About My Work
My art explores the thresholds of language, meaning, and interpretation — the spaces where what is said, what is seen, and what is understood get blurred. Language is never neutral: it carries culture, history, and subjectivity. I am drawn to the moments where meaning falters — where a word, a mark, a gesture stops being simply read and instead becomes an encounter.
Across materials, my work questions how meaning is constructed, lost, and found. Paper, thread, ink, and fragile materials serve not as passive carriers of signification but as active agents — surfaces that resist being simply read and instead demand to be experienced. Paper, in its physicality, twists, folds, pierces, and holds tension; it insists that we engage with it not merely as background for text but as meaning in itself. Ink refuses to behave as a transparent conduit for language; it accrues gesture, density, silence, and absence. In this way the work resists clear interpretation and instead invites a creative translation from the viewer.

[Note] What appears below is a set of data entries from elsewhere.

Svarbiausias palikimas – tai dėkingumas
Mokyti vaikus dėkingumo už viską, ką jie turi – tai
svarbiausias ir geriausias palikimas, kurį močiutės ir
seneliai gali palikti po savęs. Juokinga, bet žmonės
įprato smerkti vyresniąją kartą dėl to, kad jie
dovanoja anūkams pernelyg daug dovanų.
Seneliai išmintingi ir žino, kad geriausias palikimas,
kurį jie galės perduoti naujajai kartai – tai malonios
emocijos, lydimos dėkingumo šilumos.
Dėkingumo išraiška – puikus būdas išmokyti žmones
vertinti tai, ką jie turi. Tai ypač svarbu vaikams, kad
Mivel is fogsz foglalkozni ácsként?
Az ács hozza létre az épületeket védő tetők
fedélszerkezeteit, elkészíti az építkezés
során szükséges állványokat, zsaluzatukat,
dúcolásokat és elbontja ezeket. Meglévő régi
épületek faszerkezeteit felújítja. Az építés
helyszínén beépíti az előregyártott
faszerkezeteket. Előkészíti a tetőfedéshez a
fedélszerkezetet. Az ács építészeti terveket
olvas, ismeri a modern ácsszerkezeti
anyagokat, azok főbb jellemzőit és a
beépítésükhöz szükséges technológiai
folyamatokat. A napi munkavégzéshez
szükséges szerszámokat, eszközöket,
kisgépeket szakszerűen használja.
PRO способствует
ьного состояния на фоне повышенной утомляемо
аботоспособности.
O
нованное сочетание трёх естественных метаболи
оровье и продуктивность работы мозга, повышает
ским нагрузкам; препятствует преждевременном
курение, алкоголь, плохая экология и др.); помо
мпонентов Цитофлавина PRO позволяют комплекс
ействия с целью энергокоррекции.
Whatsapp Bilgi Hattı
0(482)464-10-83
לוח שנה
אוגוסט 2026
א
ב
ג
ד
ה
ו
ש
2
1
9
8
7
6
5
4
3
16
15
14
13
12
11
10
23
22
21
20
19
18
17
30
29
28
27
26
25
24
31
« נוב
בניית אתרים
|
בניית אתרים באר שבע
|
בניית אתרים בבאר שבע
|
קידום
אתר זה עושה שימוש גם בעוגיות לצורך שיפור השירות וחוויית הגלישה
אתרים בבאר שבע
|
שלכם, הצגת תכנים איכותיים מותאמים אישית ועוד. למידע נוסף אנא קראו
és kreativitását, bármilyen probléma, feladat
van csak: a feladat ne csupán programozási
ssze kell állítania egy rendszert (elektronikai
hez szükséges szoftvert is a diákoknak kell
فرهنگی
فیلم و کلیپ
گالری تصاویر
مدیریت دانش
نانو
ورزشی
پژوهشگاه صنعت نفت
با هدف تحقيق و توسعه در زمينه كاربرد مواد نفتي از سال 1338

In dialogue with calligraphic traditions, I reconfigure familiar frameworks to open new spaces between languages and cultures — spaces where literal meaning dissolves and poetic presence is felt. The process of translation is never simply about transferring a message: it reveals instability, loss, and ambiguity; and invites the reader to engage in an active act of interpretation beyond words. My works reveal the poetry inherent in that gap — the space between reading and understanding, between surface and depth, between what is known and what remains enigmatic.
My installations and drawings ask the viewer to participate, to become translator — not of words alone, but of presence, form, and resonance. Through this participatory space, meaning becomes fluid, open, and alive.